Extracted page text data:
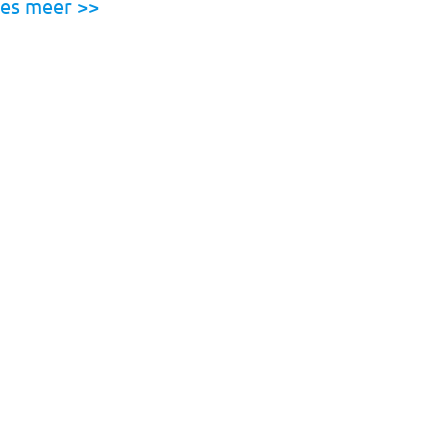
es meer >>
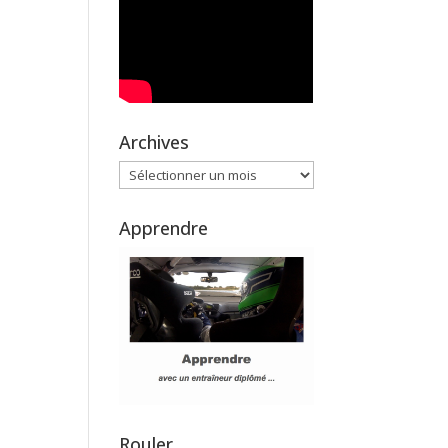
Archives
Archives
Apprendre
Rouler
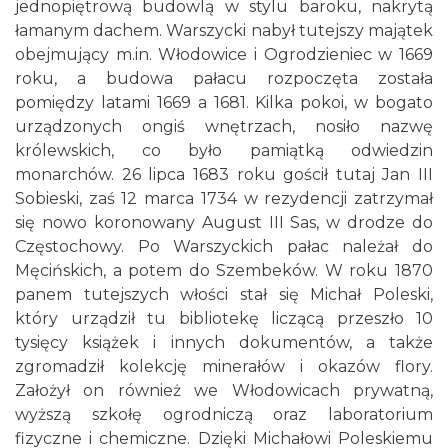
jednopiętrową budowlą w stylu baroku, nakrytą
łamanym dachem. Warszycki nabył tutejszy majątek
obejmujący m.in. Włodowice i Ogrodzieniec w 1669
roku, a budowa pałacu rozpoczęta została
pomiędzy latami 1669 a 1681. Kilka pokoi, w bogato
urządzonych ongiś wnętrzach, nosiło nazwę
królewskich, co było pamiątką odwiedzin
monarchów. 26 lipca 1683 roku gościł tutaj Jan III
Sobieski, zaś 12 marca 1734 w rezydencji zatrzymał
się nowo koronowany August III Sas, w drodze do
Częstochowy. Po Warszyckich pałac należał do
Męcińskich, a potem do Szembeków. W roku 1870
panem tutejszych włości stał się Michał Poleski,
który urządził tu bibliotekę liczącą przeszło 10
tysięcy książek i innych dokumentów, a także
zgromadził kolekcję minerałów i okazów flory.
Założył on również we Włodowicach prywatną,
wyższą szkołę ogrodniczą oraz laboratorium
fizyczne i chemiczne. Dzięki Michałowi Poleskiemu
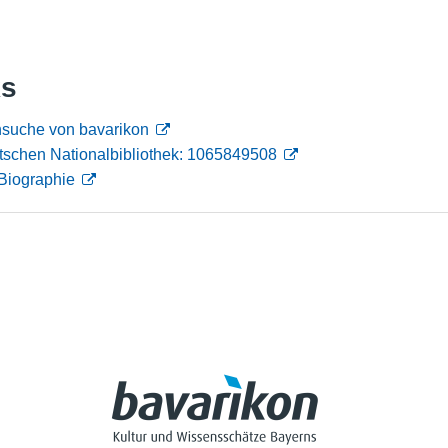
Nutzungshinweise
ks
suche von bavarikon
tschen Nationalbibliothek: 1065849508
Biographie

---

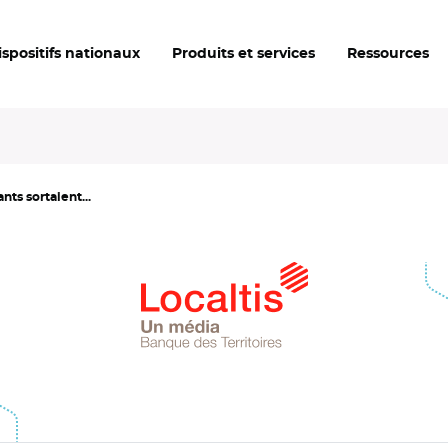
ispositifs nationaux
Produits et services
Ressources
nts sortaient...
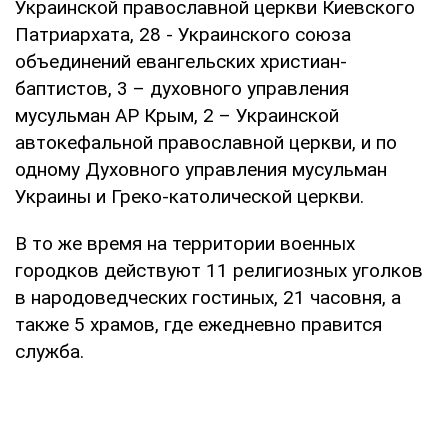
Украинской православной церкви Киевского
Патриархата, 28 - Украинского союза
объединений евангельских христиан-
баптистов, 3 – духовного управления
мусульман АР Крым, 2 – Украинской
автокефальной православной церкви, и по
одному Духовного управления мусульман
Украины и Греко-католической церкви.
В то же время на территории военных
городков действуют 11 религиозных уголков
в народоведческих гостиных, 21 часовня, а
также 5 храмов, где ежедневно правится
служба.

WORK ITEM:
Word for word, restate the lines above from the one with "pomiędzy latami 1669" through the one with "tschen Nationalbibliothek: 1065849508", keeping both ends and dropping the pictures.

SOLUTION BELOW:
pomiędzy latami 1669 a 1681. Kilka pokoi, w bogato
urządzonych ongiś wnętrzach, nosiło nazwę
królewskich, co było pamiątką odwiedzin
monarchów. 26 lipca 1683 roku gościł tutaj Jan III
Sobieski, zaś 12 marca 1734 w rezydencji zatrzymał
się nowo koronowany August III Sas, w drodze do
Częstochowy. Po Warszyckich pałac należał do
Męcińskich, a potem do Szembeków. W roku 1870
panem tutejszych włości stał się Michał Poleski,
który urządził tu bibliotekę liczącą przeszło 10
tysięcy książek i innych dokumentów, a także
zgromadził kolekcję minerałów i okazów flory.
Założył on również we Włodowicach prywatną,
wyższą szkołę ogrodniczą oraz laboratorium
fizyczne i chemiczne. Dzięki Michałowi Poleskiemu
Nutzungshinweise
ks
suche von bavarikon
tschen Nationalbibliothek: 1065849508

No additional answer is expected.